[Start of section]
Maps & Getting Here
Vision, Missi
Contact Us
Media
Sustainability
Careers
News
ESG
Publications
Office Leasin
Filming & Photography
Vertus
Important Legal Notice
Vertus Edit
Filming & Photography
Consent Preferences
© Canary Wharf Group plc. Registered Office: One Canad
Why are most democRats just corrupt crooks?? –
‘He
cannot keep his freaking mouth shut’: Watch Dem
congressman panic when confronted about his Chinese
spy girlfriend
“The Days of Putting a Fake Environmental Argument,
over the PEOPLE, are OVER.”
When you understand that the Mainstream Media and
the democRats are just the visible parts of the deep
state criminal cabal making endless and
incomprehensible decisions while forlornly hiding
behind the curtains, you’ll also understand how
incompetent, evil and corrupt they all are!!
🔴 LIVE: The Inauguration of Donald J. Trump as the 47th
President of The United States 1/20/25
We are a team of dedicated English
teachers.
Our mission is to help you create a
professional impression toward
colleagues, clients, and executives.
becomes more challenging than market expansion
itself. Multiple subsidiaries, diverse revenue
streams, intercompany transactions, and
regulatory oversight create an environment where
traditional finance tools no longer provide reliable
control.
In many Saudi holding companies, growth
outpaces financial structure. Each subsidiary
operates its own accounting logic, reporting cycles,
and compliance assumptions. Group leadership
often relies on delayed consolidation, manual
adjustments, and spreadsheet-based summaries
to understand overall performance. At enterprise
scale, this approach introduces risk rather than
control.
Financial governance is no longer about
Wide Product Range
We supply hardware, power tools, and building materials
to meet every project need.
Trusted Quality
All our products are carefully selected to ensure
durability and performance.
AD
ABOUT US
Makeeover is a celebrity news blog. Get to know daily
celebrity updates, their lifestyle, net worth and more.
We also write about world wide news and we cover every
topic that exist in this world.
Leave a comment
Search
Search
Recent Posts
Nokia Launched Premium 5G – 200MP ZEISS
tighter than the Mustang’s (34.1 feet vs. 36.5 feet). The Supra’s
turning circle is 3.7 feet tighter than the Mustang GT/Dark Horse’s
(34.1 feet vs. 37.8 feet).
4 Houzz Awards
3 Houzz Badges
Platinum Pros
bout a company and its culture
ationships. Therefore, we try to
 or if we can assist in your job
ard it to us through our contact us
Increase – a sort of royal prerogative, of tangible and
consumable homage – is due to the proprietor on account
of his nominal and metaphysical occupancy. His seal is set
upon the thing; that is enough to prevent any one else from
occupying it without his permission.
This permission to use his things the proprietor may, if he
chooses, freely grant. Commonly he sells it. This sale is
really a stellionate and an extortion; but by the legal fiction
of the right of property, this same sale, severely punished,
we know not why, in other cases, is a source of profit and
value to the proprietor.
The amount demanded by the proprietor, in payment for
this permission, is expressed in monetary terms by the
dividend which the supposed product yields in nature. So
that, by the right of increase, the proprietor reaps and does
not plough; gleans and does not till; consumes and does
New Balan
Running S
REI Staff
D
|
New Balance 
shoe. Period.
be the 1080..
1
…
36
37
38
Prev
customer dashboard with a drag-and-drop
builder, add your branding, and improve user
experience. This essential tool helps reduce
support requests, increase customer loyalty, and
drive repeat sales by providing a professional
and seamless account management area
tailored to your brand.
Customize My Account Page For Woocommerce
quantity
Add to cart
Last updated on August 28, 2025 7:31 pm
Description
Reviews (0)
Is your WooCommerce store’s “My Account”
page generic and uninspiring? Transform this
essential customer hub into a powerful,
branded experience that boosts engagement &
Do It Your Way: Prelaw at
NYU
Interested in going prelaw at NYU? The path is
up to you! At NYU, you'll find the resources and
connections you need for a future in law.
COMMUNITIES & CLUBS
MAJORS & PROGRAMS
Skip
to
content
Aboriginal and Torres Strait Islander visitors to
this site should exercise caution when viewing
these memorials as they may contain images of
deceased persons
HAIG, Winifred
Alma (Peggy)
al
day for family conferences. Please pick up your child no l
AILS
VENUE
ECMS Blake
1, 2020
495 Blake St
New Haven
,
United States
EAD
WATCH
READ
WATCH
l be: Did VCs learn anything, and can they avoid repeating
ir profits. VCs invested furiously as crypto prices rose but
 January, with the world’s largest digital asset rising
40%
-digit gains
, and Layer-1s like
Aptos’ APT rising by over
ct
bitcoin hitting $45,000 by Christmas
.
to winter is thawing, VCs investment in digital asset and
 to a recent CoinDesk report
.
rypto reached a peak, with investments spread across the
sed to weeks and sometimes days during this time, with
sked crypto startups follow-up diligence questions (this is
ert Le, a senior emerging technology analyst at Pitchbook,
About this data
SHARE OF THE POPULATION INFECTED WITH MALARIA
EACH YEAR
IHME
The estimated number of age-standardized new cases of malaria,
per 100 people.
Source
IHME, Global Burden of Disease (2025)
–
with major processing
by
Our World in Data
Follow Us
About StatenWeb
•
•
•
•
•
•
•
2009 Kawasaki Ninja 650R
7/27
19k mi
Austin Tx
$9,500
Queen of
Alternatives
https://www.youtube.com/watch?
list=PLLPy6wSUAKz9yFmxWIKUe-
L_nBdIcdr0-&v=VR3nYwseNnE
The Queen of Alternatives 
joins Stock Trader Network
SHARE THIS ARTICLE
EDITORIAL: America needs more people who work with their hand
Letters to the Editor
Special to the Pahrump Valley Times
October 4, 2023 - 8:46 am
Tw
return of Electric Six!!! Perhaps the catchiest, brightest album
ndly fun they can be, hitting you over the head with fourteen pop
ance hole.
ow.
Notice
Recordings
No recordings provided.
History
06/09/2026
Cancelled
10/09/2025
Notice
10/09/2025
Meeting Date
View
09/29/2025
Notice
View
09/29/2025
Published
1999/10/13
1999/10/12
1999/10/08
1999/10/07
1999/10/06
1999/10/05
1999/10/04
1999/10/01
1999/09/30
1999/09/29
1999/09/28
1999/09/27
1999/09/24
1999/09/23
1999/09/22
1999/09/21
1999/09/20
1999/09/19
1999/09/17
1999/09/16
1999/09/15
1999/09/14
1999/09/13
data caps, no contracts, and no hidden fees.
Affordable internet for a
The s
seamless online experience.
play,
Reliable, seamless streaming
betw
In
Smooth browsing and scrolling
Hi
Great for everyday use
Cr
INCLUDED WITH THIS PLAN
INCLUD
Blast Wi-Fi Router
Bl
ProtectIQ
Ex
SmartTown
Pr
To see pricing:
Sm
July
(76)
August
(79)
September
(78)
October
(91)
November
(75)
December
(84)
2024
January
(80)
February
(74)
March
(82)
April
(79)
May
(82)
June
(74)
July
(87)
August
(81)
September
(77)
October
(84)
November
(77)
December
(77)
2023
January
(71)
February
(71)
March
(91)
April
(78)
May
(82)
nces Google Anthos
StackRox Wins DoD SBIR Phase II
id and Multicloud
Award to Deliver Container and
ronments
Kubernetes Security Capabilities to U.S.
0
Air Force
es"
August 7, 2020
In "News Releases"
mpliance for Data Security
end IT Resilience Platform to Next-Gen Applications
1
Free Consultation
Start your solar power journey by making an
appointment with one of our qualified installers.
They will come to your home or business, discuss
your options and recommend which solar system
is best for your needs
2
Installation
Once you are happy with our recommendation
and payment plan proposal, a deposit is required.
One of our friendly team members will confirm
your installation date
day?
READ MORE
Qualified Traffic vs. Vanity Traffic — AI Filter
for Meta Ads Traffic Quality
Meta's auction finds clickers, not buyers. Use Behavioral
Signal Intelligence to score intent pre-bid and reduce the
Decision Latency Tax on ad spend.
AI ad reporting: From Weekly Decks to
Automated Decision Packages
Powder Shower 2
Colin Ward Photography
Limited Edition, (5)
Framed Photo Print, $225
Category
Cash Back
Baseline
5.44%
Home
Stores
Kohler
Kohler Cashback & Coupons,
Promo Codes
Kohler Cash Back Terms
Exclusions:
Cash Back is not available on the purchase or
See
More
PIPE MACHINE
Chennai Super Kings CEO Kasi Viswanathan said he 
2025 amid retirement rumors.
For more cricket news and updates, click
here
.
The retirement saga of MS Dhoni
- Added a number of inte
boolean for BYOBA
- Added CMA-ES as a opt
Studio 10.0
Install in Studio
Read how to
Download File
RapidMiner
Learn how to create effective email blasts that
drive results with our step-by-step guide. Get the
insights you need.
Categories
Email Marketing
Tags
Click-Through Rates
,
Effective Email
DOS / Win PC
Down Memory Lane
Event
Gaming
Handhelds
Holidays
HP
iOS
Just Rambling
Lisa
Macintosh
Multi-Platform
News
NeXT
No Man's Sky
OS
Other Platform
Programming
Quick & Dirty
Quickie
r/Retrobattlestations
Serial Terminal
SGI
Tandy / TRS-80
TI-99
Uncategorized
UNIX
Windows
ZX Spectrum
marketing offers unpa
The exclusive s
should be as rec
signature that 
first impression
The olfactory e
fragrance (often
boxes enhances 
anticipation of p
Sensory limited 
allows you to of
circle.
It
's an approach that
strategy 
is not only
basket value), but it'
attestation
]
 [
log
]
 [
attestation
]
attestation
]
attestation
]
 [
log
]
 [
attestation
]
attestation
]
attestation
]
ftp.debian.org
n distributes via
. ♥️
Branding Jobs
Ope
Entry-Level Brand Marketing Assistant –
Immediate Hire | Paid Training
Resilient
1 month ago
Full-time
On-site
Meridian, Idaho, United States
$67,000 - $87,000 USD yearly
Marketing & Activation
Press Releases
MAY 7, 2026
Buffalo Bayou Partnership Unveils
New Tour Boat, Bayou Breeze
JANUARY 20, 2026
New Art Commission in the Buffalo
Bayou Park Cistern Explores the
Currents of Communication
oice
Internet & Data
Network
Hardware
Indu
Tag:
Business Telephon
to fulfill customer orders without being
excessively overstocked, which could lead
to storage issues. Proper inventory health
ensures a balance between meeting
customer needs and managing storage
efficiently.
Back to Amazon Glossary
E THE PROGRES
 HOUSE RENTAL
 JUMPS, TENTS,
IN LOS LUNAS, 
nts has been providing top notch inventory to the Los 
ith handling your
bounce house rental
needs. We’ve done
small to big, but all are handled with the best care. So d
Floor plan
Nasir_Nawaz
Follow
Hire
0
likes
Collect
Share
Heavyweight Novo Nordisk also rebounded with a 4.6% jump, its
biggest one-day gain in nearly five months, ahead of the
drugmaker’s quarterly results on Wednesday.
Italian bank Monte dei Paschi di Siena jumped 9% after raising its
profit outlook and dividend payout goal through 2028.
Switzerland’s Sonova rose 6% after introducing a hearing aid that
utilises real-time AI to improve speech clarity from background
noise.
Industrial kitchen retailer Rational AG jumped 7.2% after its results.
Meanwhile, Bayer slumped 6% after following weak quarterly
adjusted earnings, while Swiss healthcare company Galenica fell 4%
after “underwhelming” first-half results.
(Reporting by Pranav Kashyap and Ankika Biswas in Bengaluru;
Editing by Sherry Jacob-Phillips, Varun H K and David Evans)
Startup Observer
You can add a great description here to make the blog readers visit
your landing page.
[End of section]
What the task asks:
Retype, exactly and in full, the listing from its first line to the one holding "over the PEOPLE, are", both included.

Worked solution:
Maps & Getting Here
Vision, Missi
Contact Us
Media
Sustainability
Careers
News
ESG
Publications
Office Leasin
Filming & Photography
Vertus
Important Legal Notice
Vertus Edit
Filming & Photography
Consent Preferences
© Canary Wharf Group plc. Registered Office: One Canad
Why are most democRats just corrupt crooks?? –
‘He
cannot keep his freaking mouth shut’: Watch Dem
congressman panic when confronted about his Chinese
spy girlfriend
“The Days of Putting a Fake Environmental Argument,
over the PEOPLE, are OVER.”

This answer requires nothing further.